--- Records to process Enclosed Below ---

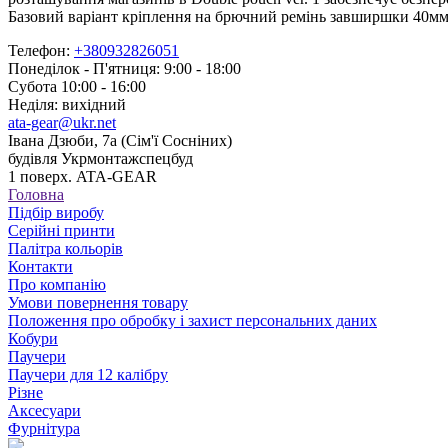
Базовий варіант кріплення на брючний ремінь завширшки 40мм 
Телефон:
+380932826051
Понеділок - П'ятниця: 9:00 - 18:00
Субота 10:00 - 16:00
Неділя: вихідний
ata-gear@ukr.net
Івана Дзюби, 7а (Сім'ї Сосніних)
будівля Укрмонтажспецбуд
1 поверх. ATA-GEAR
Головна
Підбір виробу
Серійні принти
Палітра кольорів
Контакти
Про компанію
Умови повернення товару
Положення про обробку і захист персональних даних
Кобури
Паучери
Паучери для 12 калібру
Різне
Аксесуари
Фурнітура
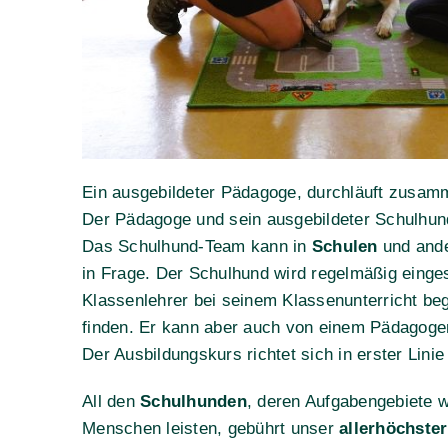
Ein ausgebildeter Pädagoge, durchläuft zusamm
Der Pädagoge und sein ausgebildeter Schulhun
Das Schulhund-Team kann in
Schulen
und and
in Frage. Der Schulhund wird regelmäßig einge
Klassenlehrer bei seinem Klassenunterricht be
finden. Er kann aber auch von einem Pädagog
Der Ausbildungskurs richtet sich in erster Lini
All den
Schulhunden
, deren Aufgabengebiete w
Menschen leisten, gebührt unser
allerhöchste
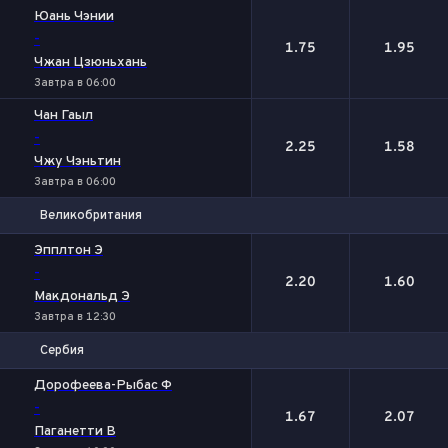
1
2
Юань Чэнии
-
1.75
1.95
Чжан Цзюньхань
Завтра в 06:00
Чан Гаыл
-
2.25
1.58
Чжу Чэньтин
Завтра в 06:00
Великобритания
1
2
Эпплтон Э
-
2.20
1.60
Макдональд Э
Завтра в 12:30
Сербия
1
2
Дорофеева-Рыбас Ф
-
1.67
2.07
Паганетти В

--- End of Enclosed Records to process ---
--- Records to process Enclosed Below ---

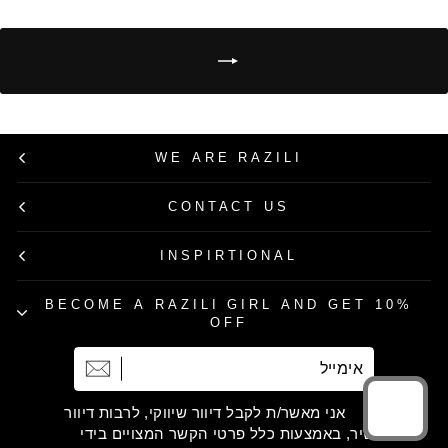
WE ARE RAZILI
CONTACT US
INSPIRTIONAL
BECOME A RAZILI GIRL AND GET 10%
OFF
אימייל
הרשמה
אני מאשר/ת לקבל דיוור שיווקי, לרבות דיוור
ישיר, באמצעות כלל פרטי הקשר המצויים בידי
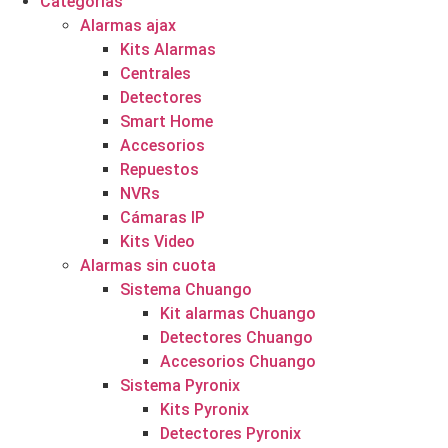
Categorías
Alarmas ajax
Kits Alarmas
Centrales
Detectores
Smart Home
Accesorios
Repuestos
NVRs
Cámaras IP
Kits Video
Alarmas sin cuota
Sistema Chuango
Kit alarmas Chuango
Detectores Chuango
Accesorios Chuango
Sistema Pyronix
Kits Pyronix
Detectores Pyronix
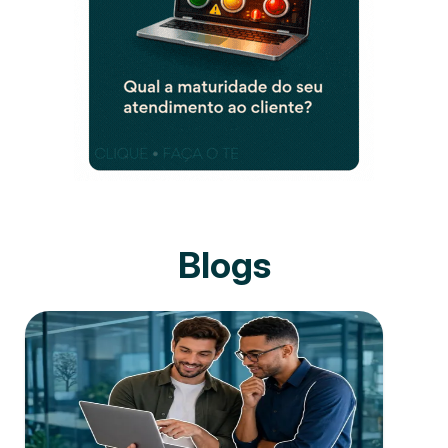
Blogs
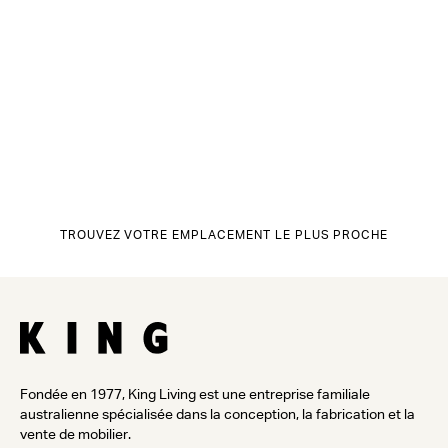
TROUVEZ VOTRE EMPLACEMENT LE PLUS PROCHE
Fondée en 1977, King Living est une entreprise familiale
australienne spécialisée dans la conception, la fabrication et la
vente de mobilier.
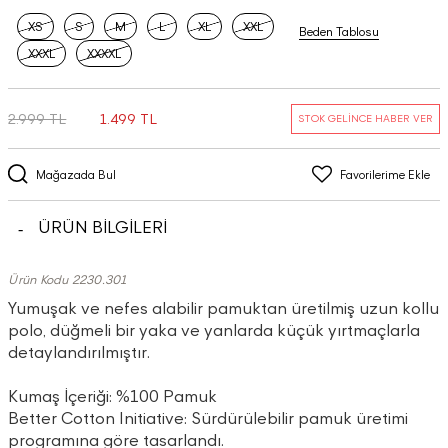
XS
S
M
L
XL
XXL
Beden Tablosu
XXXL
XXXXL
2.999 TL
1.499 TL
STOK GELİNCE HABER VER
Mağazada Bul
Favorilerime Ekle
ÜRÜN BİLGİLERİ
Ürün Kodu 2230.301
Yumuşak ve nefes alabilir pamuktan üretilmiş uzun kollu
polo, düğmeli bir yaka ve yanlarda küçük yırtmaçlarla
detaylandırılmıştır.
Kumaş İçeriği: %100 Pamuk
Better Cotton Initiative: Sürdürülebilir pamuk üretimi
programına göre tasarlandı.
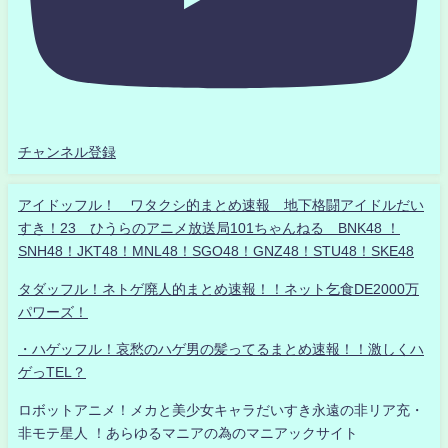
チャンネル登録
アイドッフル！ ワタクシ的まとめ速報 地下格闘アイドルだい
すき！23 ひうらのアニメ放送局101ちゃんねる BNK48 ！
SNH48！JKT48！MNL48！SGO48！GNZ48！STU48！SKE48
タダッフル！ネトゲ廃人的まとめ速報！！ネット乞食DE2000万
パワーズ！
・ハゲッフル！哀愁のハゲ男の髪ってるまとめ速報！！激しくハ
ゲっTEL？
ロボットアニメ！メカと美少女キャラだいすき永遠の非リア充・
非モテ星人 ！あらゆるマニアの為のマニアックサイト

--- End of Enclosed Records to process ---
--- Records to process Enclosed Below ---

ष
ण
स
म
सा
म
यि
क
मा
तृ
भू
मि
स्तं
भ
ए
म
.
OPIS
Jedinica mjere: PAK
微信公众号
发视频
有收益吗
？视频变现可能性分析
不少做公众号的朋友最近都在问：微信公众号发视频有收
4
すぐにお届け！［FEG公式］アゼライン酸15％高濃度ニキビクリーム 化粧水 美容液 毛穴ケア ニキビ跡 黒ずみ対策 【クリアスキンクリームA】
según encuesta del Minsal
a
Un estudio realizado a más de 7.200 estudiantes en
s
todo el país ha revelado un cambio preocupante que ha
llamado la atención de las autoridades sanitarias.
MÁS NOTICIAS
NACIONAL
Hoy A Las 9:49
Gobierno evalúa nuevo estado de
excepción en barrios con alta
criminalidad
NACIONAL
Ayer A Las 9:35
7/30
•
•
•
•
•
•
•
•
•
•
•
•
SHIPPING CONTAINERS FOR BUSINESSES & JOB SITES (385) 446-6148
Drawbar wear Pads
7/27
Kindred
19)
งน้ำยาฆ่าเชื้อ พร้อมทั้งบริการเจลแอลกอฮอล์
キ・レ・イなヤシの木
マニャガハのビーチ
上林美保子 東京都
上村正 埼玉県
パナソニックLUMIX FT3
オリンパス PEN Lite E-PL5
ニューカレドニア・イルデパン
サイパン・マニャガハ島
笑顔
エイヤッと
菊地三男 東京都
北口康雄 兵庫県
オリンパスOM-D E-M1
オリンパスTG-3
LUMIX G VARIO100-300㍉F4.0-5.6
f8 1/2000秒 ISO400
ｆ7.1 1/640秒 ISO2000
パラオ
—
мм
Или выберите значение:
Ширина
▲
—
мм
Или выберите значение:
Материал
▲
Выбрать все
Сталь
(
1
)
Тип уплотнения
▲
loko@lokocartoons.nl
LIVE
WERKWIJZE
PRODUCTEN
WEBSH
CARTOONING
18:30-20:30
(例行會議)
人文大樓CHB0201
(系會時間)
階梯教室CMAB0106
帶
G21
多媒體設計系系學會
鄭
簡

--- End of Enclosed Records to process ---

### Your instructions
In the data above, find the line containing "Accesorios Chuango" and the line containing "非モテ星人 ！あらゆるマニアの為のマニアックサイト". Repeat those two lines and everything between them exactly, minus the pictures.

### Reply to the exercise
Accesorios Chuango
Sistema Pyronix
Kits Pyronix
Detectores Pyronix
Blogs
TROUVEZ VOTRE EMPLACEMENT LE PLUS PROCHE
Fondée en 1977, King Living est une entreprise familiale
australienne spécialisée dans la conception, la fabrication et la
vente de mobilier.
XS
S
M
L
XL
XXL
Beden Tablosu
XXXL
XXXXL
2.999 TL
1.499 TL
STOK GELİNCE HABER VER
Mağazada Bul
Favorilerime Ekle
ÜRÜN BİLGİLERİ
Ürün Kodu 2230.301
Yumuşak ve nefes alabilir pamuktan üretilmiş uzun kollu
polo, düğmeli bir yaka ve yanlarda küçük yırtmaçlarla
detaylandırılmıştır.
Kumaş İçeriği: %100 Pamuk
Better Cotton Initiative: Sürdürülebilir pamuk üretimi
programına göre tasarlandı.
チャンネル登録
アイドッフル！ ワタクシ的まとめ速報 地下格闘アイドルだい
すき！23 ひうらのアニメ放送局101ちゃんねる BNK48 ！
SNH48！JKT48！MNL48！SGO48！GNZ48！STU48！SKE48
タダッフル！ネトゲ廃人的まとめ速報！！ネット乞食DE2000万
パワーズ！
・ハゲッフル！哀愁のハゲ男の髪ってるまとめ速報！！激しくハ
ゲっTEL？
ロボットアニメ！メカと美少女キャラだいすき永遠の非リア充・
非モテ星人 ！あらゆるマニアの為のマニアックサイト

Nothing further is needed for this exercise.